■ Work to be completed
Once you know how many lines below hold "México", reply with that number and add nothing.

==================================================

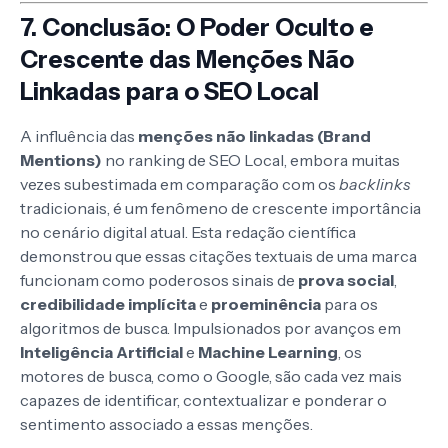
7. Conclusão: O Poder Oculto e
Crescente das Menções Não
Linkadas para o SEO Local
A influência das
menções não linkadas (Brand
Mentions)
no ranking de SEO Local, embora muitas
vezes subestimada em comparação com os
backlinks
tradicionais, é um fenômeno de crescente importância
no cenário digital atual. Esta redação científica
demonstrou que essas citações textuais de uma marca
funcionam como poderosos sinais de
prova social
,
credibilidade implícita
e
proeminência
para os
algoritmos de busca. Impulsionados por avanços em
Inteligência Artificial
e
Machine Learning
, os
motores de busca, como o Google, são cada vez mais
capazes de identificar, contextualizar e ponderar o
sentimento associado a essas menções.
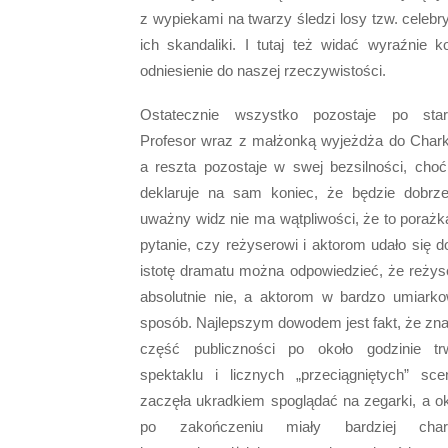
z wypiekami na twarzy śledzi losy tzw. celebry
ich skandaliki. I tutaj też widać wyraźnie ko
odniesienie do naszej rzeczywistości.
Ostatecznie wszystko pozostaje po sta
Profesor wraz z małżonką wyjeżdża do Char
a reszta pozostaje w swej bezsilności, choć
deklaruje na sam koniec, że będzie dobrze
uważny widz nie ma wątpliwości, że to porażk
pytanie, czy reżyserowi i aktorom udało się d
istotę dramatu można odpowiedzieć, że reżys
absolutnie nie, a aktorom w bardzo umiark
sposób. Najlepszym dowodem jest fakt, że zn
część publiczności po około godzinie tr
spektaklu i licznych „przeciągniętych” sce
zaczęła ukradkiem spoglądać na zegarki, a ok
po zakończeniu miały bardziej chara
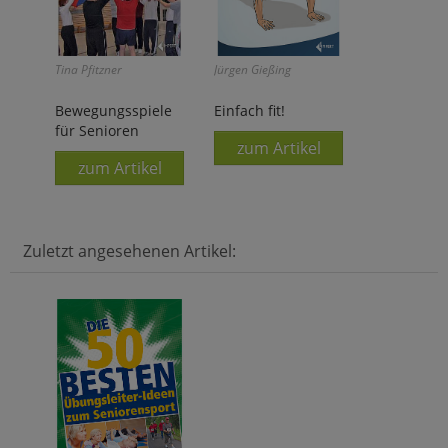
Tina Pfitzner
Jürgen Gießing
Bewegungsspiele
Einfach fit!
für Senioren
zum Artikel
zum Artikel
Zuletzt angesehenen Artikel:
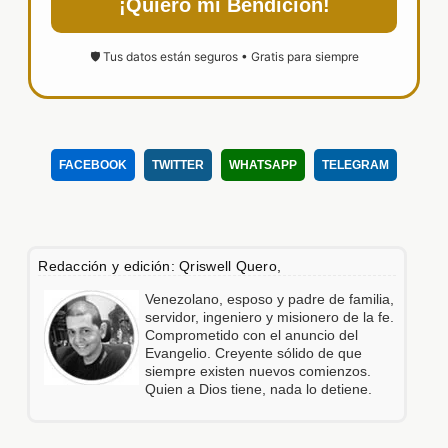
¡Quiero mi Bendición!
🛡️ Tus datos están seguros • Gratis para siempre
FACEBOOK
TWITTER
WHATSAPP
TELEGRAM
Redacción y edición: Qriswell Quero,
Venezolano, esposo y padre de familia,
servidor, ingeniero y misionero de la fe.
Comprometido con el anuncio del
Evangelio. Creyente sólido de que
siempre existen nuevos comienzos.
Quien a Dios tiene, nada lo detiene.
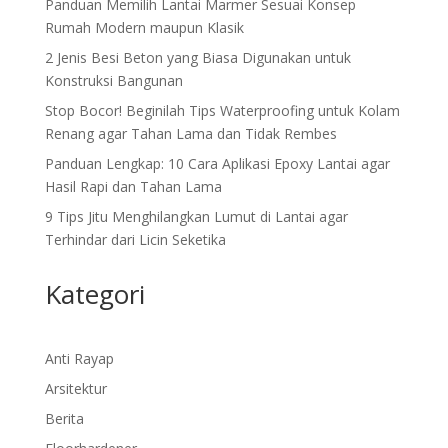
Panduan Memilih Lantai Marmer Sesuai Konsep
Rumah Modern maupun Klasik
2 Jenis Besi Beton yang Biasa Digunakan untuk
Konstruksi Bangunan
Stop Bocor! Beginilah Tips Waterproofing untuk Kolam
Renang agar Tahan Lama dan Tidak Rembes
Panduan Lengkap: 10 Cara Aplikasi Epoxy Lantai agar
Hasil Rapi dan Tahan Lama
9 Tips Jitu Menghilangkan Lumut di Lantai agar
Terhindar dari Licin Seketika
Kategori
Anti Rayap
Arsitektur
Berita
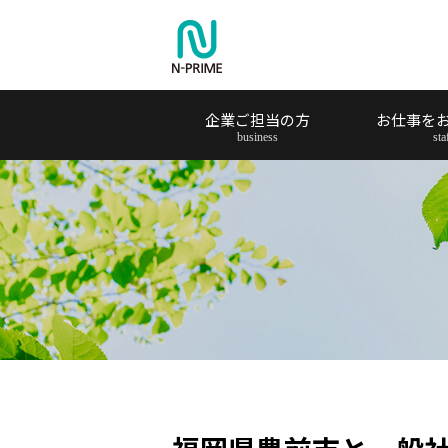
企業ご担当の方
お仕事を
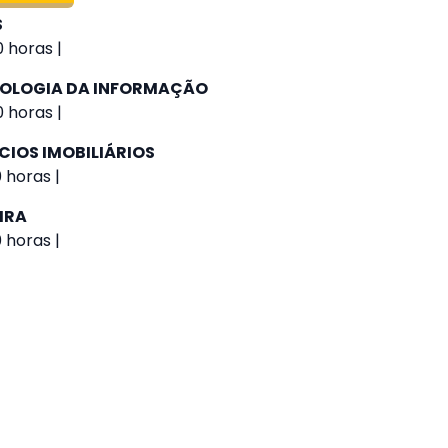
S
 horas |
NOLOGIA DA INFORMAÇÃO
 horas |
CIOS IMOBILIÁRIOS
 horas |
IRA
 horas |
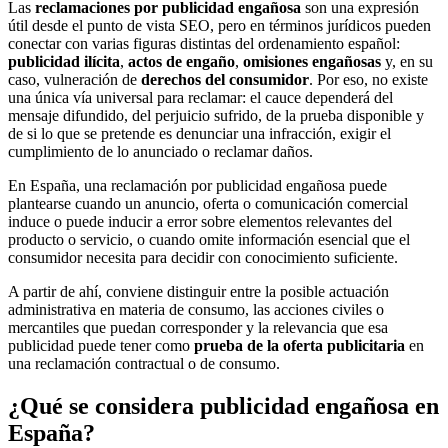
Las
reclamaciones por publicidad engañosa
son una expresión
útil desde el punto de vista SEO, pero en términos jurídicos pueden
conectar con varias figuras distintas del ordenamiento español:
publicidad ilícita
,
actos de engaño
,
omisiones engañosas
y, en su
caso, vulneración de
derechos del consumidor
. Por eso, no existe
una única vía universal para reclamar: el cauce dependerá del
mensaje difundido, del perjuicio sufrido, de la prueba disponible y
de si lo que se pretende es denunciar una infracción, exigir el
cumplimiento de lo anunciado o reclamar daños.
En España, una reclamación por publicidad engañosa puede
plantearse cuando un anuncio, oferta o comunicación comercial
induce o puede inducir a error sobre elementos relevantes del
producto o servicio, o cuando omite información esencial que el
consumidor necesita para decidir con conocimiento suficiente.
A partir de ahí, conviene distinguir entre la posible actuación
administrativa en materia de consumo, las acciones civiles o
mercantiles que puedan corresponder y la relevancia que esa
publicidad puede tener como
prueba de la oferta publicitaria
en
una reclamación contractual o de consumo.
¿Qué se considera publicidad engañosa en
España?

==================================================

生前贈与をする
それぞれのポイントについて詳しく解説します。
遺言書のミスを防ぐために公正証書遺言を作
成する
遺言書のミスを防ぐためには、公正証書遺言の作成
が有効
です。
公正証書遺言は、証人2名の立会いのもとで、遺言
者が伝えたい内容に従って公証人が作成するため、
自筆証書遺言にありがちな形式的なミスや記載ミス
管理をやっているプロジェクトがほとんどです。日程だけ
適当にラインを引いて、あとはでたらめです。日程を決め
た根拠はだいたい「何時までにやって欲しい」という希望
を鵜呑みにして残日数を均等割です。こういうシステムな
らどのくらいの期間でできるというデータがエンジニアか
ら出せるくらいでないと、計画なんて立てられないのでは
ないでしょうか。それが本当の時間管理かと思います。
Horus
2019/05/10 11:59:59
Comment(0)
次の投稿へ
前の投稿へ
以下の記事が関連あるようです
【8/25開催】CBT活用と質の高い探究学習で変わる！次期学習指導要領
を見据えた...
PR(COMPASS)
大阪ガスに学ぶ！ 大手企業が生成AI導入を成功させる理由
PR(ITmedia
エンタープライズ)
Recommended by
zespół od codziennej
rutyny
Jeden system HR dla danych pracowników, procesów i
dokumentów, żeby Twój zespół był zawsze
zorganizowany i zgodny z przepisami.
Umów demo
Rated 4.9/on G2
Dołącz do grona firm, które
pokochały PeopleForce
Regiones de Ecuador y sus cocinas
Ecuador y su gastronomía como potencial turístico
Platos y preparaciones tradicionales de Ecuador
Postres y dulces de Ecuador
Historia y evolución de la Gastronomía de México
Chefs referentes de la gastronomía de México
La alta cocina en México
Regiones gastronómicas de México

==================================================

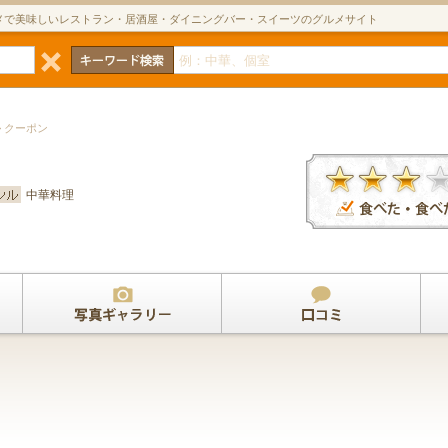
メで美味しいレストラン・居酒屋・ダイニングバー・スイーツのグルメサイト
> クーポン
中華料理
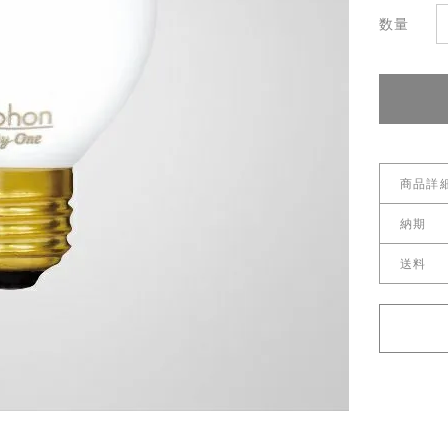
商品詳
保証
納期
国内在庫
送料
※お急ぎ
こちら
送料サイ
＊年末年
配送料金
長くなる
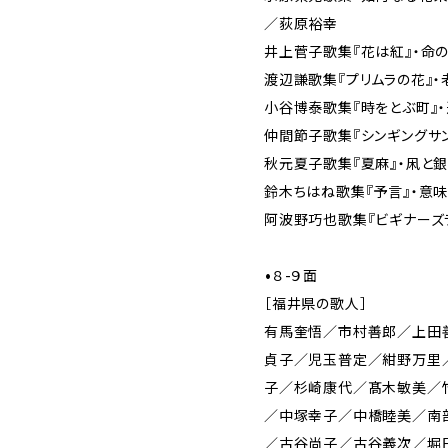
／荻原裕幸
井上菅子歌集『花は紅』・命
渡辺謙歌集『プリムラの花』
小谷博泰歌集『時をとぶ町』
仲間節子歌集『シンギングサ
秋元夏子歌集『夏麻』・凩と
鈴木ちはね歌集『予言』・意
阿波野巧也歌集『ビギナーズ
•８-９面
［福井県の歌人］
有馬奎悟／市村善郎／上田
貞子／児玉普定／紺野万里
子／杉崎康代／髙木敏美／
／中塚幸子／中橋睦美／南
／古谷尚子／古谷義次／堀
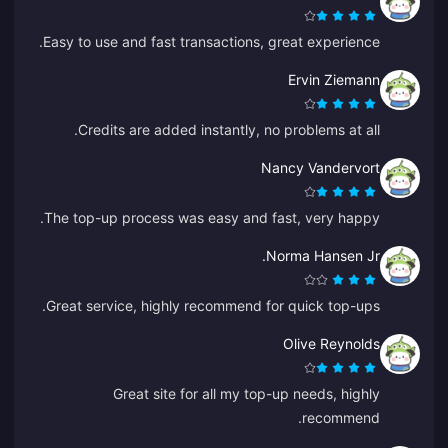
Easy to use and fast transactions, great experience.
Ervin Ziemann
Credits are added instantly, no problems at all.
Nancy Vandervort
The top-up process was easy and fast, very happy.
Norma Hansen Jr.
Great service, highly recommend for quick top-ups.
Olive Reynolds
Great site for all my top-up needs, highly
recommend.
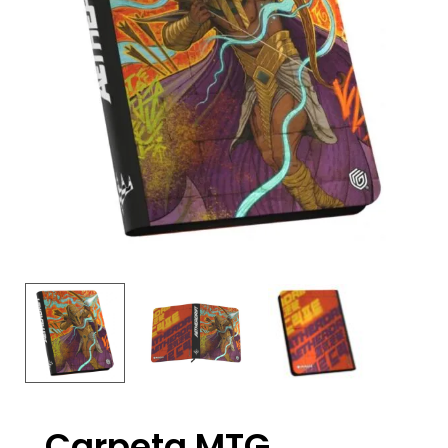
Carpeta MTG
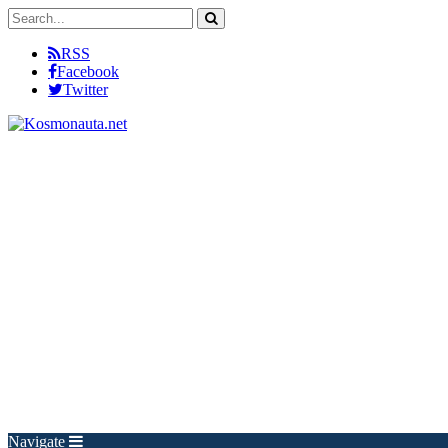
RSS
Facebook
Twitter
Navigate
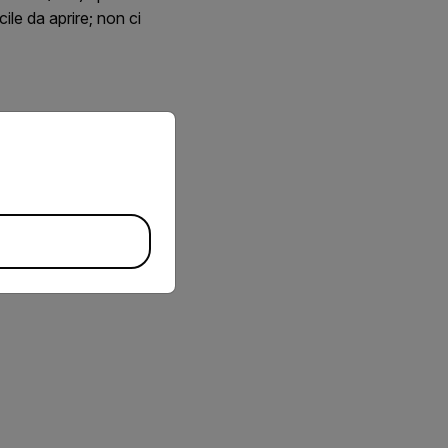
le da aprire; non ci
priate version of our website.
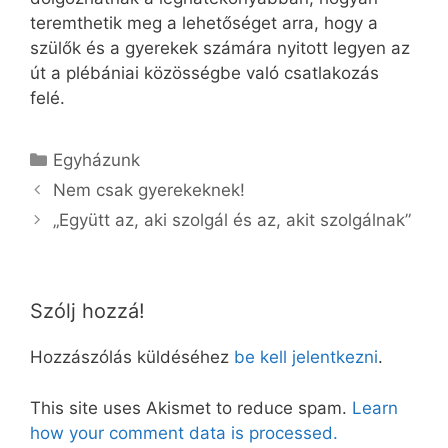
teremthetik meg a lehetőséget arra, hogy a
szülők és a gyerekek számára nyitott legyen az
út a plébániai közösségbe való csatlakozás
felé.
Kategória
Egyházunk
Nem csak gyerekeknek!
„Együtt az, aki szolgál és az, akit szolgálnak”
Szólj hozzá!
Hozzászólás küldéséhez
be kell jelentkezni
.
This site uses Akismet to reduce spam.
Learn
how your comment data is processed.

==================================================

■ Answer below
4